Parallelism, generally, is the biggest key to improving performance on the mac. We want to parallelize the GPU operations, CPU operations, and altivec operations. Keeping the CPU and altivec operations in parallel was discussed above, keeping the GPU in parallel is done by removing the call to glFinish() in the engine. This is a useless call that the drivers will worry about and which forces syncing between the CPU and GPU, a bad thing. The only reason to have it is for "accurate" CPU benchmarking using FPS, basically.

#1
09/09/2004 (9:16 am)
(One note about the glFinish call - on the PC version of Torque, it's necessary to keep the D3D layer in synch. Be careful if you get rid of it!)

Good work, and interesting read, Kyle. Hopefully we can apply some of this stuff to HEAD!
#2
09/09/2004 (10:19 am)
Thanks! That's really good to know, I'll ammend my changes to only disable glFinish if it's on a mac. I've never doen any testing on windows through d3d really.
#3
09/10/2004 (9:41 am)
Great article Kyle :)
#4
11/20/2004 (10:54 pm)
@Ben - I know this is an old thread, but can you be more specific regarding the glFinish call?
#5
11/21/2004 (12:26 pm)
@Joe: I guess he means that in directx there's an equivalent to glFinish that HAS to be called, so removing glFinish would make direct3d not to work. But that's just my guess on his wording, not on personal experience.
#6
11/22/2004 (10:50 am)
It's just that when translating openGL to D3D you have to make sure the D3D stuff is actually getting done before you throw more at it from mroe openGL so the translator can know a portion is finished when glFinish is paused and sort of flush the D3D queue.

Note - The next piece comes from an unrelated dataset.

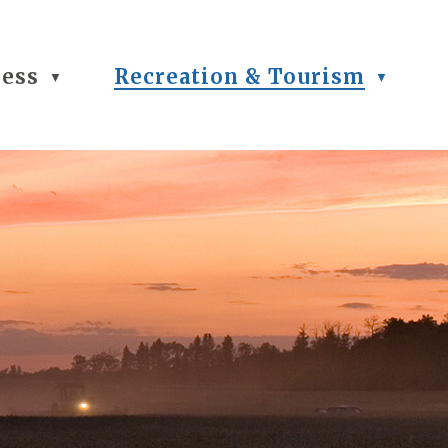
ness
Recreation & Tourism
▼
▼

I'm not sure if this is even remotely right, but it's my best guess.
#7
11/24/2004 (2:19 pm)
To note, the next version of Torque will have calls to glFinish ifdef'd for Mac (and probably linux). After profiling, a significant portion of the time spent in OpenGL is tied up in calls to glFinish(), so this is an easy, worthwhile optimization for the engine.
#8
11/29/2004 (5:09 pm)
glFinish will block until all pending GL commands are finished (ie. The call will only return when everything has been drawn. man glFinish). This is a bad thing to do as you loose one of the main advantages of having a GPU do the drawing (asynchronous execution between the GPU and CPU).

It sounds like it was being used to emulate the behavior of the DX device method EndScene. This is not the best approach for an OpenGL system (please forgive my complete lack of knowledge of the engine as I just got it today and have not really had a chance to look at it yet. I am just browsing the forums trying to get acclimated :).

The standart GL way to signify that you have finished drawing into a context is to call glFlush. This call will return immediately (or nearly so) and allows the driver/card to do the right thing in the best way it knows how while you are busy preparing the next frame.

With a double buffered context for drawing to the screen (whether fullscreen or windowed) ans assuming you are using AGL (from what I have been able to gather so far, I think Torque is using AGL), you would instead call aglSwapBuffer which performs an implicit glFlush and will swap the contents of the backbuffer (after all commands have finished) to the front buffer to display on screen. Other Mac GL layers (CGL or NSOpenGL) have similar mechanisms.

In the case where you are rendering into a buffer (whether a pbuffer or an offscreen context) and you want to use the results of that render as a texture for another context, you should also call glFlush before switching contexts to make sure the texture will contain the finished results of the render.

Hope this helps.
#9
12/06/2005 (2:13 pm)
Thanks for the tips Kyle. I'm a PC user and just bought my first mac last week. Several of your suggested optimizations are set in the XCode project for TGE 1.4, but I added the few that were missing. I have an iMac G5 2.1 GHz and at 1024*768 I get 70-120 FPS in the fps and racing demos. Nice and speedy. Thanks!